Posted October 18th, 2011 by northainleyhalliwell
In the 1990′s I signed an employment agreement which stated that I wasn’t to work for a similar business within a radius of 15 miles of my current employer, nor approach its customers, for a period of 12 months after leaving. Would these provisions still apply, and what would happen if I ignored them? LC
If the courts were to uphold the restriction you could be prevented from taking up employment with the rival firm. But in practice such clauses are used more to discourage employees than to restrain them legally. Your current employers would have to be able to show that the clause was reasonable and necessary to protect their trade interests in order to succeed in a claim against you. So it would depend on your seniority within the firm, the nature of the business, and whether the 12-month restriction and the 15-mile radius was reasonable. If you have specialist knowledge within a firm working in a narrow field you should take detailed legal advice.
We have planning consent to build an extension.
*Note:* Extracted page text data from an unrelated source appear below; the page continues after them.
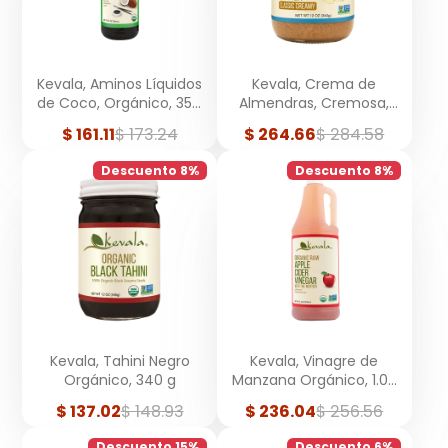
Kevala, Aminos Líquidos
Kevala, Crema de
de Coco, Orgánico, 354
Almendras, Cremosa,
ml
340 g
Precio
Precio
Precio
Precio
$ 161.11
$ 173.24
$ 264.66
$ 284.58
de
regular
de
regular
venta
venta
Descuento 8%
Descuento 8%
Kevala, Tahini Negro
Kevala, Vinagre de
Orgánico, 340 g
Manzana Orgánico, 1.03
Litros
Precio
Precio
Precio
Precio
$ 137.02
$ 148.93
$ 236.04
$ 256.56
de
regular
de
regular
venta
venta
Descuento 15%
Descuento 6%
As requested, I wrote to the freeholders to let them know. They gave their consent, but they are asking for a £225 administration fee. Can they charge us that much money? GH
I’m afraid so. I have some sympathy with you but your lease will no doubt commit you to paying the reasonable costs and expenses of the freeholder, and if pressed the freeholder would probably be able to justify the sum in terms of legal costs etc. It could have cost you a lot more if you had gone ahead and built the extension without the freeholder’s permission.